Tutti i soggetti chiamati a occuparsi della gestione delle emergenze, ognuno nella sua postazione della grande sala operativa, hanno seguito gli scenari di criticità proposti dall’esercitazione. E hanno potuto testare il funzionamento dei software e della dotazione tecnologica.

«Si è trattato di un test ed è stato funzionale a dimostrare che la struttura è valida e pratica. Si sono rinforzate le sinergie che ci hanno portato a realizzare il nuovo Ccs, che ci auguriamo serva il meno possibile, perché significherebbe non dover affrontare emergenze significative per il territorio. Grazie a tutti i volontari qui intervenuti e alla struttura provinciale che ne ha seguito il progetto» ha detto il presidente della Provincia, Roberto Padrin, in sopralluogo durante l’esercitazione.

LA STRUTTURA

Il nuovo Ccs è la prima struttura completamente antisismica in provincia di Belluno. È stato costruito per resistere a scenari di calamità estremi ed è dotato di una copertura di pannelli solari in grado di garantire l’energia elettrica per il funzionamento delle dotazioni tecnologiche anche in caso di prolungato blackout. 

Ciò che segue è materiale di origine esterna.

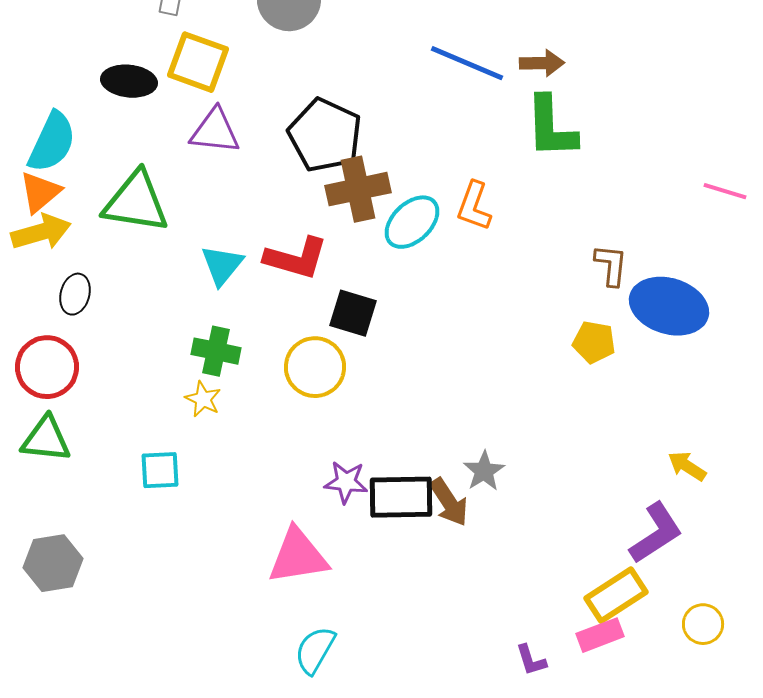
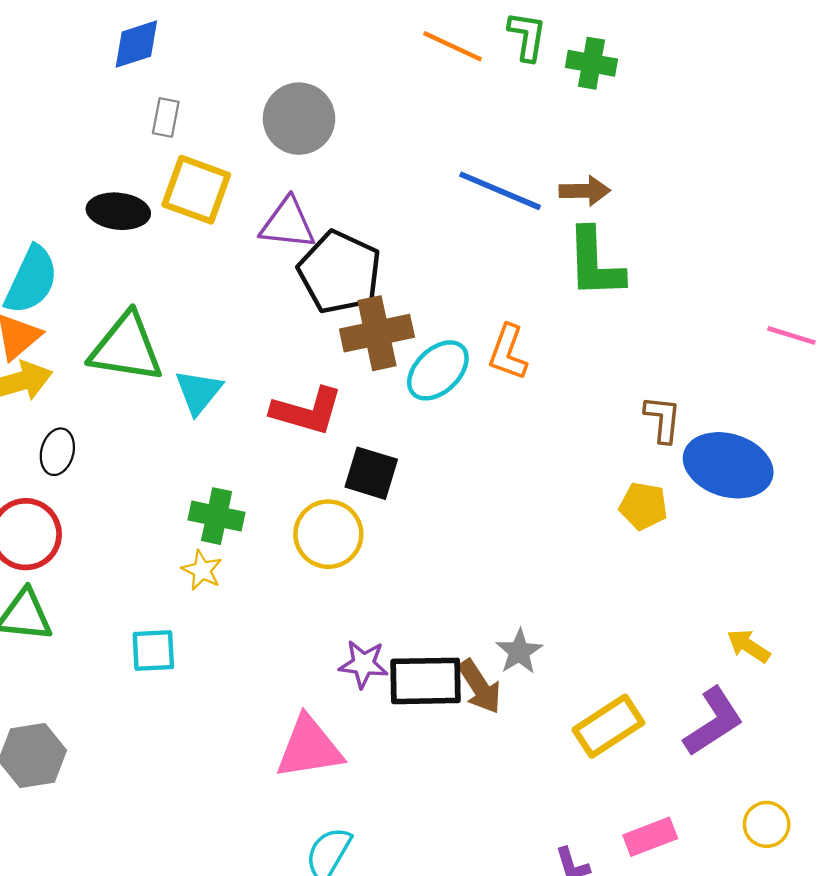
purple triangle: (215, 131) -> (288, 224), moved
cyan triangle: (222, 265) -> (198, 392), moved
yellow rectangle: (616, 595) -> (608, 726), moved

Il progetto è della Provincia di Belluno ed è stato portato avanti in sinergia con la Prefettura. È stato pensato subito dopo Vaia per una sede più funzionale e moderna rispetto al vecchio Ccs (in località aeroporto) che aveva svolto le sue funzioni nella gestione della tempesta 2018. L’investimento complessivo è di circa 1,2 milioni di euro frutto di risorse proprie della Provincia, di una raccolta fondi messa in campo da sindacati e Confindustria all’indomani di Vaia, di risorse del Ministero dell’Interno e di un contributo di Cariverona. Sono arrivate da poco anche risorse dal Corpo nazionale vigili del fuoco per completare le pertinenze esterne. Le dotazioni tecnologiche (software, computer, radio e pannelli monitor) sono state invece acquistate dalla Provincia: in parte si trovavano nel vecchio Ccs e sono state spostate nella nuova sede.

«Non appena completate le aree esterne, potremo procedere con l’inaugurazione, così da avere un Ccs, già oggi completamente funzionante, anche bello da vedere» afferma Massimo Bortoluzzi, consigliere provinciale delegato alla Protezione Civile, che ha seguito fin dall’inizio la realizzazione della nuova struttura. «L’augurio è che siano poche le occasioni di emergenza in cui serve il Ccs. Purtroppo anche gli episodi meteo recenti, non distanti da noi, ci fanno capire che una struttura del genere è indispensabile. Il prossimo passo sarà quello di dotare anche la Protezione Civile provinciale di una nuova sede più moderna».